Beginning with documents dating from 1993, Anarchist Bike Rally follows the Portland police as they sit in on Critical Mass meetings, try to predict routes, issue citations, arrest the more disorderly members of the movement, and spend thousands of dollars of police resources to contain groups that, in early years, rarely exceeded 30 participants. Detailed reports follow a narrative that should be familiar to anyone who has taken part in a political action; police confusion gives way to monitoring, attempts to minimize the impact on other citizens, and later communication and cooperation with the activists.
Critical Mass presents a challenge for these cops, however, in that it purposely lacks a clear leader, making the rides that much harder to manage. Trial and error characterizes the police response until the early 2000s, when permitted rides became more common. To make matters worse, early reports show that police seemed to barely recognize the rides as a political statement, instead treating them as unusually organized acts of hooliganism. The riders easily use police confusion to their benefit, avoiding their chaperones and increasing visibility of the rides.
Aside from the odd drunk and disorderly rider and report of aggressive police retaliation, Anarchist Bike Rally lacks in titillation or brutality outrage. Instead, the record of continuous monitoring and accompanying payout for each extra hour of police work makes the police’s dogged pursuit of the riders seem ridiculous compared to the actual size, frequency, and length of the rides.

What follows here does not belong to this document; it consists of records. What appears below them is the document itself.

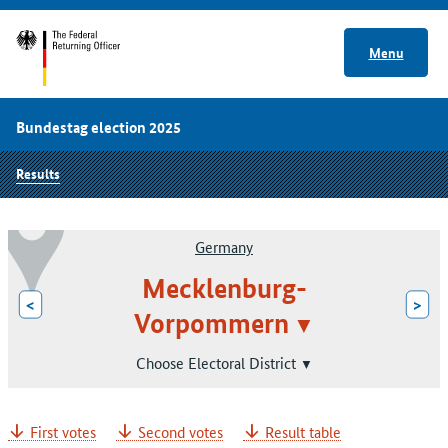
Menu
Bundestag election 2025
Results
Germany
Mecklenburg-
<
>
Vorpommern
Choose Electoral District
First votes
Second votes
Result table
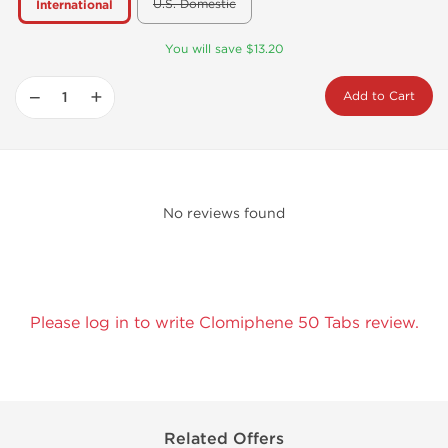
U.S. Domestic
International
You will save $13.20
−
+
Add to Cart
No reviews found
Please log in to write Clomiphene 50 Tabs review.
Related Offers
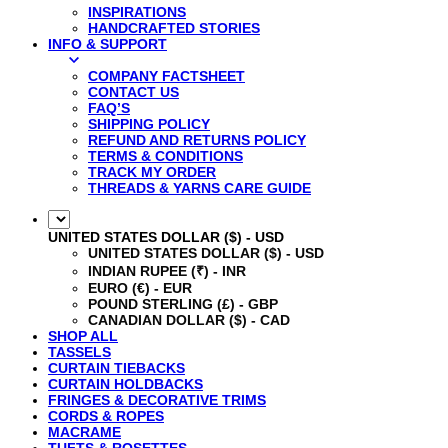
INSPIRATIONS
HANDCRAFTED STORIES
INFO & SUPPORT
COMPANY FACTSHEET
CONTACT US
FAQ’S
SHIPPING POLICY
REFUND AND RETURNS POLICY
TERMS & CONDITIONS
TRACK MY ORDER
THREADS & YARNS CARE GUIDE
UNITED STATES DOLLAR ($) - USD
UNITED STATES DOLLAR ($) - USD
INDIAN RUPEE (₹) - INR
EURO (€) - EUR
POUND STERLING (£) - GBP
CANADIAN DOLLAR ($) - CAD
SHOP ALL
TASSELS
CURTAIN TIEBACKS
CURTAIN HOLDBACKS
FRINGES & DECORATIVE TRIMS
CORDS & ROPES
MACRAME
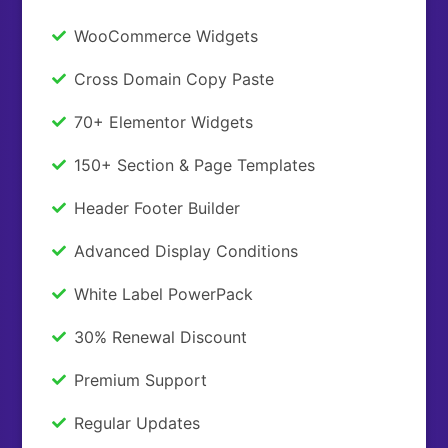
WooCommerce Widgets
Cross Domain Copy Paste
70+ Elementor Widgets
150+ Section & Page Templates
Header Footer Builder
Advanced Display Conditions
White Label PowerPack
30% Renewal Discount
Premium Support
Regular Updates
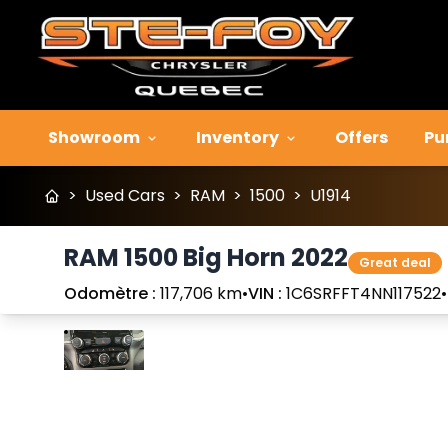
Showroom
Inventory
Offers
Pu
>
Used Cars
>
RAM
>
1500
>
U1914
RAM 1500 Big Horn 2022
Great deal
Odomètre :
117,706 km
•
VIN :
1C6SRFFT4NN117522
•
Stop
Previous
Next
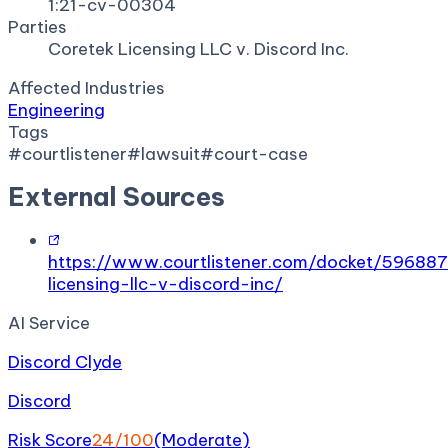
1:21-cv-00304
Parties
Coretek Licensing LLC v. Discord Inc.
Affected Industries
Engineering
Tags
#
courtlistener
#
lawsuit
#
court-case
External Sources
https://www.courtlistener.com/docket/59688
licensing-llc-v-discord-inc/
AI Service
Discord Clyde
Discord
Risk Score
24
/100
(
Moderate
)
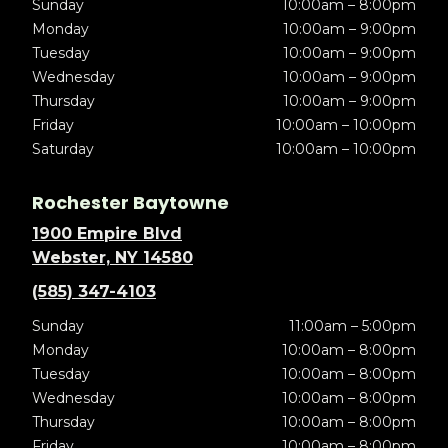
Sunday
10:00am – 8:00pm
Monday
10:00am – 9:00pm
Tuesday
10:00am – 9:00pm
Wednesday
10:00am – 9:00pm
Thursday
10:00am – 9:00pm
Friday
10:00am – 10:00pm
Saturday
10:00am – 10:00pm
Rochester Baytowne
1900 Empire Blvd
Webster, NY 14580
(585) 347-4103
Sunday
11:00am – 5:00pm
Monday
10:00am – 8:00pm
Tuesday
10:00am – 8:00pm
Wednesday
10:00am – 8:00pm
Thursday
10:00am – 8:00pm
Friday
10:00am – 8:00pm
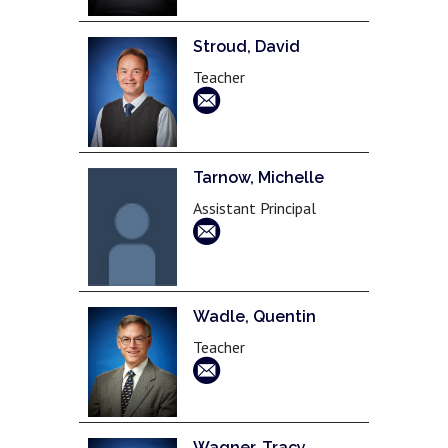
Stroud, David
Teacher
Tarnow, Michelle
Assistant Principal
Wadle, Quentin
Teacher
Wagner, Tracy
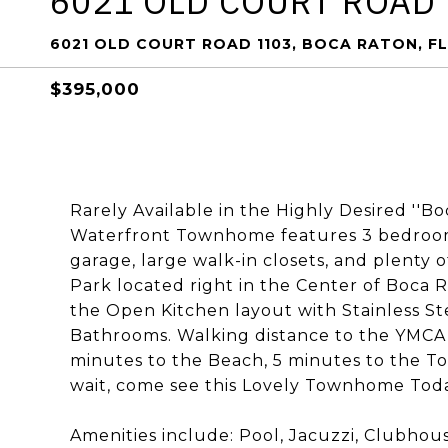
6021 OLD COURT ROAD
6021 OLD COURT ROAD 1103, BOCA RATON, FL
$395,000
Rarely Available in the Highly Desired ''B
Waterfront Townhome features 3 bedrooms,
garage, large walk-in closets, and plenty 
Park located right in the Center of Boca 
the Open Kitchen layout with Stainless S
Bathrooms. Walking distance to the YMCA,
minutes to the Beach, 5 minutes to the To
wait, come see this Lovely Townhome Toda
Amenities include: Pool, Jacuzzi, Clubhou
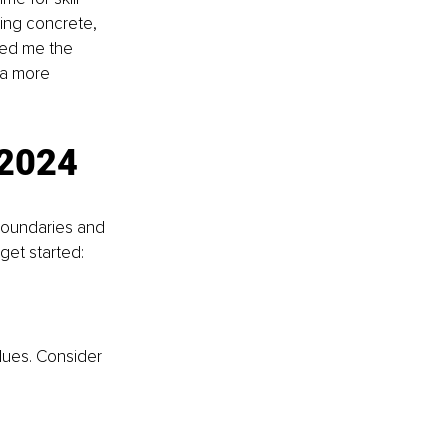
ding concrete, 
ted me the 
 a more 
 2024
 boundaries and 
 get started:
lues. Consider 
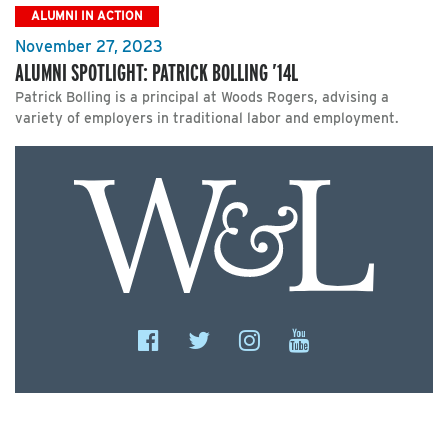
ALUMNI IN ACTION
November 27, 2023
ALUMNI SPOTLIGHT: PATRICK BOLLING ’14L
Patrick Bolling is a principal at Woods Rogers, advising a
variety of employers in traditional labor and employment.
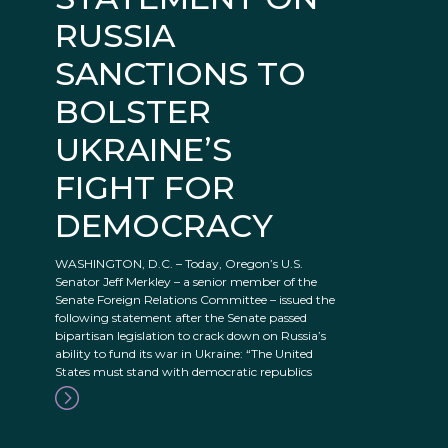
RUSSIA
SANCTIONS TO
BOLSTER
UKRAINE’S
FIGHT FOR
DEMOCRACY
WASHINGTON, D.C. – Today, Oregon’s U.S.
Senator Jeff Merkley – a senior member of the
Senate Foreign Relations Committee – issued the
following statement after the Senate passed
bipartisan legislation to crack down on Russia’s
ability to fund its war in Ukraine: “The United
States must stand with democratic republics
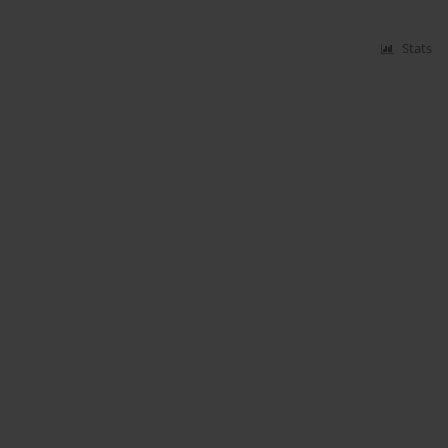
Stats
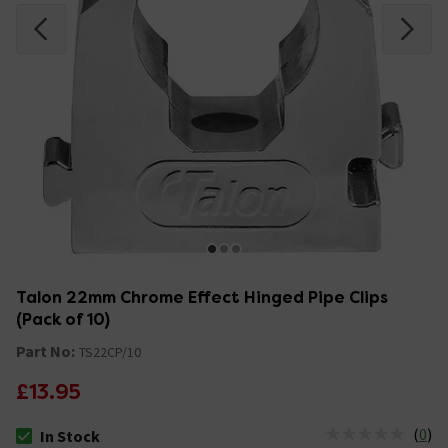
Talon 22mm Chrome Effect Hinged Pipe Clips
(Pack of 10)
Part No:
TS22CP/10
£13.95
(
0
)
In Stock
The stock status is In Stock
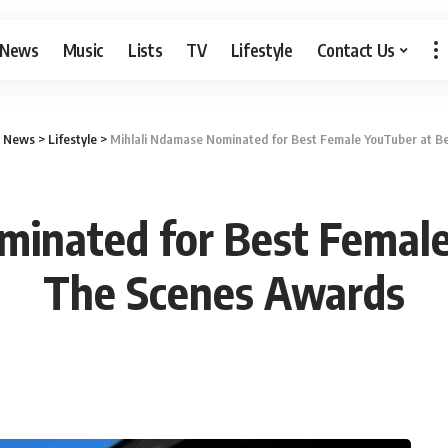
 News
Music
Lists
TV
Lifestyle
Contact Us
b News
>
Lifestyle
>
Mihlali Ndamase Nominated for Best Female YouTuber at B
minated for Best Female
The Scenes Awards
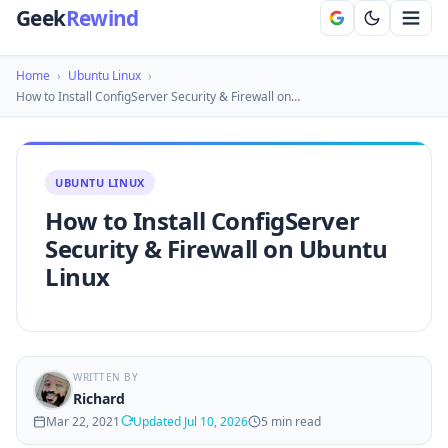
Geek
Rewind
Home
›
Ubuntu Linux
›
How to Install ConfigServer Security & Firewall on…
UBUNTU LINUX
How to Install ConfigServer
Security & Firewall on Ubuntu
Linux
WRITTEN BY
Richard
Mar 22, 2021
Updated Jul 10, 2026
5 min read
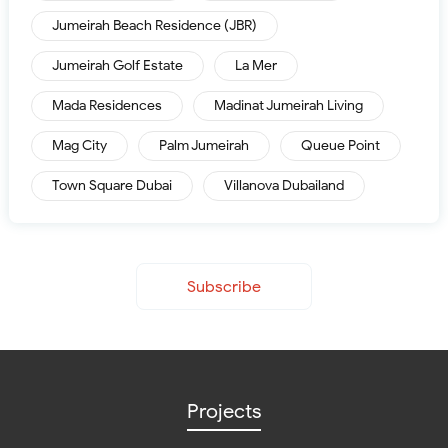
Jumeirah Beach Residence (JBR)
Jumeirah Golf Estate
La Mer
Mada Residences
Madinat Jumeirah Living
Mag City
Palm Jumeirah
Queue Point
Town Square Dubai
Villanova Dubailand
Subscribe
Projects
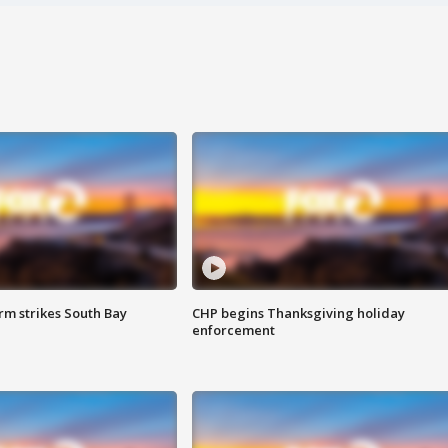
m strikes South Bay
CHP begins Thanksgiving holiday
enforcement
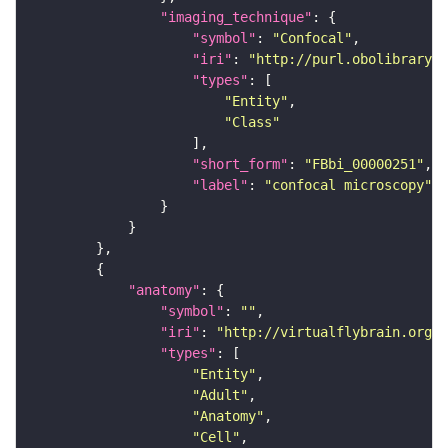
"imaging_technique"
"symbol"
: 
"Confocal"
"iri"
: 
"http://purl.obolibrary.o
"types"
"Entity"
"Class"
"short_form"
: 
"FBbi_00000251"
"label"
: 
"confocal microscopy"
"anatomy"
"symbol"
: 
""
"iri"
: 
"http://virtualflybrain.org/r
"types"
"Entity"
"Adult"
"Anatomy"
"Cell"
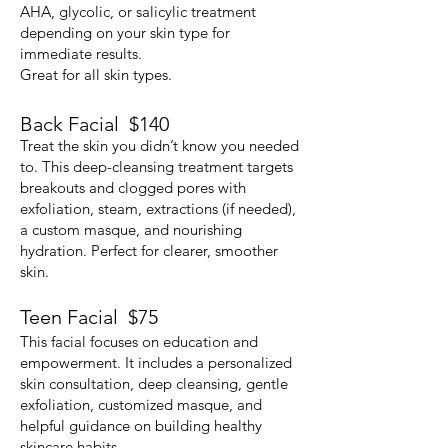
AHA, glycolic, or salicylic treatment
depending on your skin type for
immediate results.
Great for all skin types.
Back Facial $140
Treat the skin you didn’t know you needed
to. This deep-cleansing treatment targets
breakouts and clogged pores with
exfoliation, steam, extractions (if needed),
a custom masque, and nourishing
hydration. Perfect for clearer, smoother
skin.
​Teen Facial $75
This facial focuses on education and
empowerment. It includes a personalized
skin consultation, deep cleansing, gentle
exfoliation, customized masque, and
helpful guidance on building healthy
skincare habits.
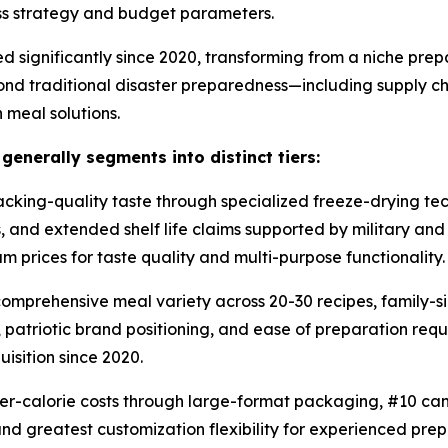
ess strategy and budget parameters.
d significantly since 2020, transforming from a niche pr
ond traditional disaster preparedness—including supply cha
 meal solutions.
nerally segments into distinct tiers:
ing-quality taste through specialized freeze-drying tech
s, and extended shelf life claims supported by military a
 prices for taste quality and multi-purpose functionality.
mprehensive meal variety across 20-30 recipes, family-si
atriotic brand positioning, and ease of preparation requir
isition since 2020.
r-calorie costs through large-format packaging, #10 can
nd greatest customization flexibility for experienced pre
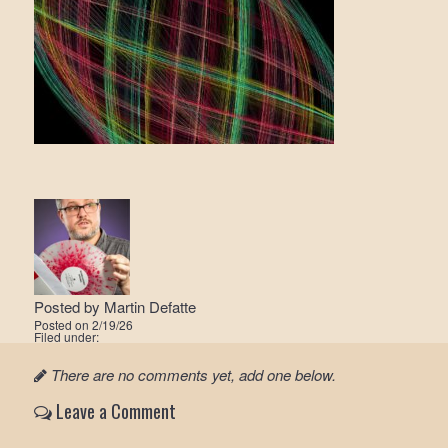
Posted by
Martin Defatte
Posted on
2/19/26
Filed under:
There are no comments yet, add one below.
Leave a Comment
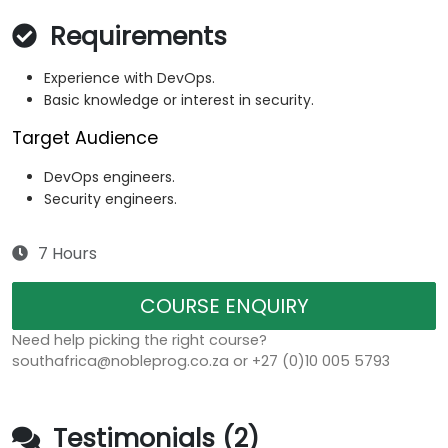
Requirements
Experience with DevOps.
Basic knowledge or interest in security.
Target Audience
DevOps engineers.
Security engineers.
7 Hours
COURSE ENQUIRY
Need help picking the right course?
southafrica@nobleprog.co.za or +27 (0)10 005 5793
Testimonials (2)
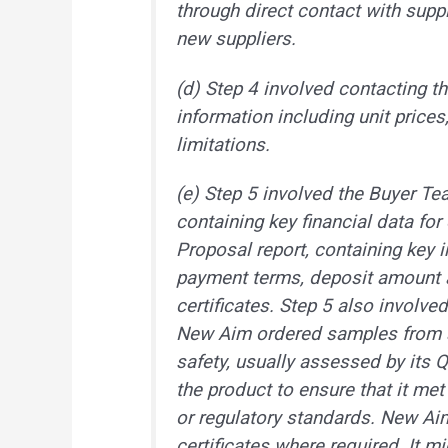
through direct contact with supp
new suppliers.
(d) Step 4 involved contacting th
information including unit pric
limitations.
(e) Step 5 involved the Buyer Te
containing key financial data fo
Proposal report, containing key 
payment terms, deposit amount a
certificates. Step 5 also involv
New Aim ordered samples from a 
safety, usually assessed by it
the product to ensure that it me
or regulatory standards. New Aim
certificates where required. It m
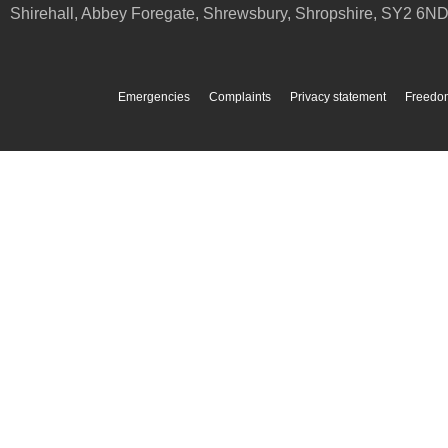
Shirehall, Abbey Foregate
,
Shrewsbury
,
Shropshire
,
SY2 6N
Emergencies
Complaints
Privacy statement
Freedom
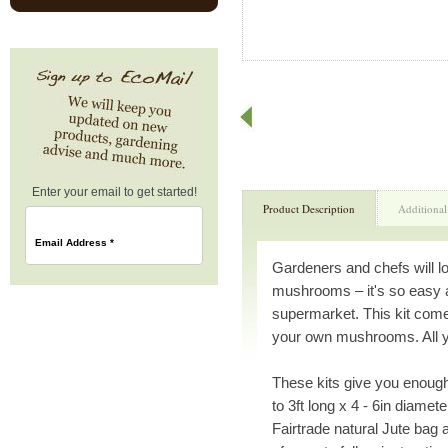
Enter your email to get started!
Product Description
Additional
Email Address
*
Gardeners and chefs will l
mushrooms – it's so easy 
supermarket. This kit come
your own mushrooms. All you
These kits give you enough
to 3ft long x 4 - 6in diamet
Fairtrade natural Jute bag 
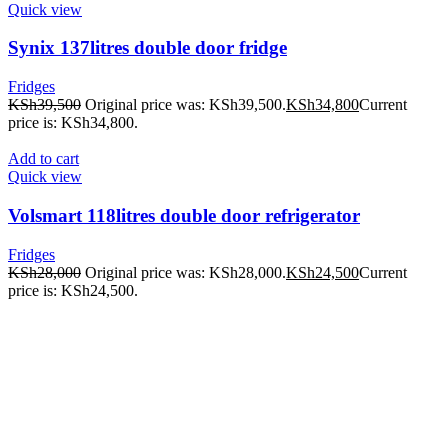
Quick view
Synix 137litres double door fridge
Fridges
KSh
39,500
Original price was: KSh39,500.
KSh
34,800
Current
price is: KSh34,800.
Add to cart
Quick view
Volsmart 118litres double door refrigerator
Fridges
KSh
28,000
Original price was: KSh28,000.
KSh
24,500
Current
price is: KSh24,500.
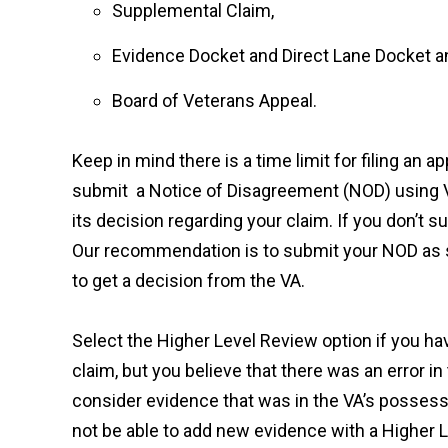
Supplemental Claim,
Evidence Docket and Direct Lane Docket a
Board of Veterans Appeal.
Keep in mind there is a time limit for filing an 
submit a Notice of Disagreement (NOD) using V
its decision regarding your claim. If you don’t s
Our recommendation is to submit your NOD as soo
to get a decision from the VA.
Select the Higher Level Review option if you ha
claim, but you believe that there was an error in
consider evidence that was in the VA’s possessi
not be able to add new evidence with a Higher L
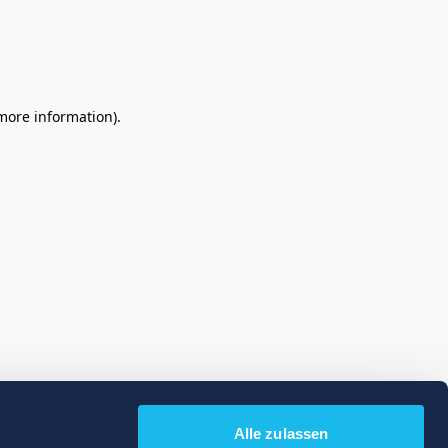
 more information)
.
Alle zulassen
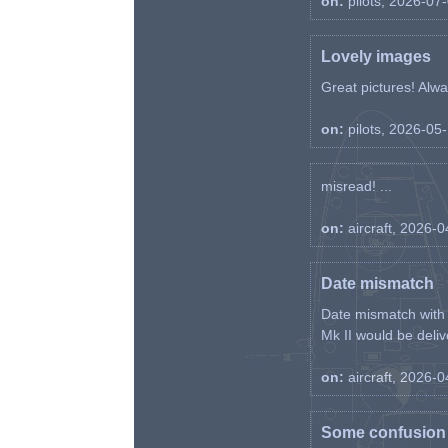
on:
pilots, 2026-07
Lovely images
Great pictures! Alway
on:
pilots, 2026-05
misread! ...
on:
aircraft, 2026-
Date mismatch
Date mismatch with d
Mk II would be deliv
on:
aircraft, 2026-
Some confusion r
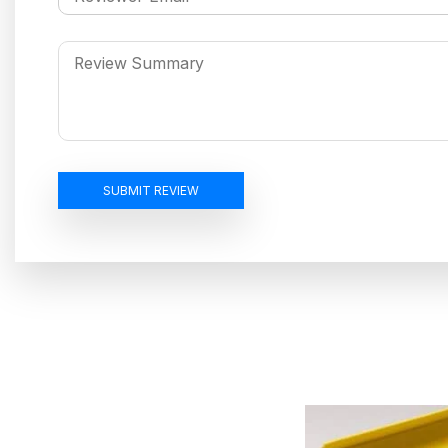
SUBMIT REVIEW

Some reports show police officers who seemed generally worried for the riders’ safety, as the rides often put them directly in the path of motor vehicles, but most were more concerned with issuing citation after citation for such crimes as rolling through a stoplight — an act, as one rider says, that rarely warrants an official ticket outside of a Critical Mass ride. At its most damaging, Anarchist Bike Rally paints a picture of overly aggressive cops who dislike having their authority flouted by Portland youth.
The Mad Libs conceit (used only in a few documents, thank goodness) wears thin quickly, but it also gives the reports an illicit feel, like censored missives. The real strength of Anarchist Bike Rally is in its repetition of labyrinthine police bureaucracy and the fruitless efforts put into covering the rides, month after month and year after year.
Anarchist Bike Rally makes for interesting reading, especially for those intrigued by the police’s side of this sort of activism. Detailed records of response could even be helpful for those looking to conduct their own similar events. However, Anarchist Bike Rally seems unlikely to appeal to readers outside the politically minded set; perhaps the proposed documentary, Aftermass, which follows up on these reports, will have better success.
The cooperative relationship between the PD and the Critical Mass riders by the end of the zine seems like a sign of better things to come, but for a movement that thrives on disruption and media coverage to make its point, could Critical Mass be losing steam? Anarchist Bike Rally doesn’t analyze or predict, instead focusing on the movement’s evolution from edgy upstart to city-sanctioned parade.